Center for Astrophysics | Harvard & Smithsonian scientists develop and refine new data analysis methods to interpret massive datasets, such as:

  • Collaborating with other institutions to develop methods for analyzing astronomical data, and sharing those techniques freely with the wider community. That effort includes the CHASC AstroStatistics Center, an international collaboration including statisticians and astronomers from a number of different universities.

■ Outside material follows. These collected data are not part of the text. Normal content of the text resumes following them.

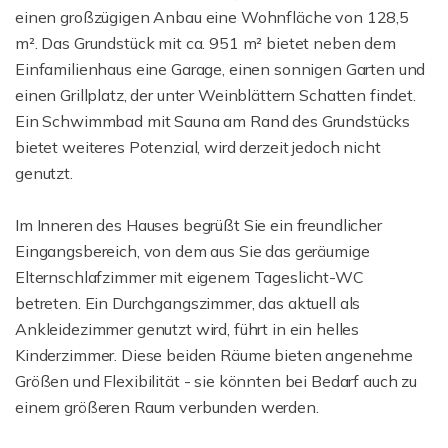
einen großzügigen Anbau eine Wohnfläche von 128,5
m². Das Grundstück mit ca. 951 m² bietet neben dem
Einfamilienhaus eine Garage, einen sonnigen Garten und
einen Grillplatz, der unter Weinblättern Schatten findet.
Ein Schwimmbad mit Sauna am Rand des Grundstücks
bietet weiteres Potenzial, wird derzeit jedoch nicht
genutzt.
Im Inneren des Hauses begrüßt Sie ein freundlicher
Eingangsbereich, von dem aus Sie das geräumige
Elternschlafzimmer mit eigenem Tageslicht-WC
betreten. Ein Durchgangszimmer, das aktuell als
Ankleidezimmer genutzt wird, führt in ein helles
Kinderzimmer. Diese beiden Räume bieten angenehme
Größen und Flexibilität - sie könnten bei Bedarf auch zu
einem größeren Raum verbunden werden.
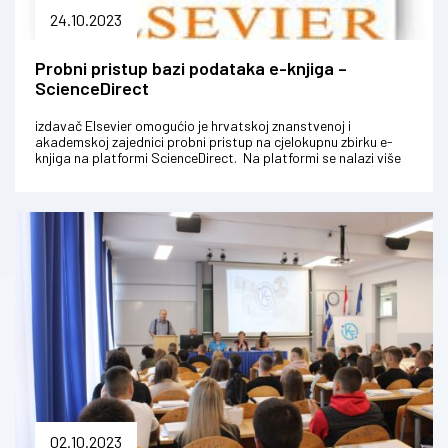
24.10.2023
Probni pristup bazi podataka e-knjiga –
ScienceDirect
izdavač Elsevier omogućio je hrvatskoj znanstvenoj i
akademskoj zajednici probni pristup na cjelokupnu zbirku e-
knjiga na platformi ScienceDirect. Na platformi se nalazi više
od 43.000 e-knj...
02.10.2023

  • Analyzing the huge amounts of data from surveys of galaxies, quasars, and other large populations. That includes current projects like the Baryon Oscillation Spectroscopic Survey (BOSS), as well as upcoming observatories like the Large Synoptic Survey Telescope (LSST), which will produce as much as 20 terabytes of data in a night of observations.
    A One-Percent Measure of Galaxies Half the Universe Away

  • Processing the 1.5 terabytes of data collected daily by the space-based Solar Dynamics Observatory (SDO). Astrostatistics is necessary to turn that huge amount of information into something that helps astronomers identify — and possibly predict — solar flares.
    Solar Dynamics Observatory

  • Identifying new exoplanets around a wide variety of stars using NASA's Transiting Exoplanet Survey Satellite (TESS) and other observatories. TESS is mapping roughly 85% of the sky every 27 days, which is a lot of stars to monitor for planets, requiring astrostatistics to make sense of the data.
    NASA Prepares to Launch Next Mission to Search the Sky for New Worlds

Hubble image of galaxy cluster from SDSS dataset

The galaxy cluster SDSSJ0150+2725 as seen by NASA's Hubble Space Telescope. This cluster was identified by the Sloan Digital Sky Survey (SDSS), which has cataloged millions of objects, requiring the development of powerful statistical techniques to track them all.

Credit: ESA/Hubble & NASA; Judy Schmidt

Responding to a Universe of Data

The beautiful images coming from telescopes are only a small part of the scientific story. Underneath their amazing colors are numbers, and lots of them. The colors and brightness of the various pixels are part of the data collected by telescopes, and it’s that data that contains the scientific information astronomers need.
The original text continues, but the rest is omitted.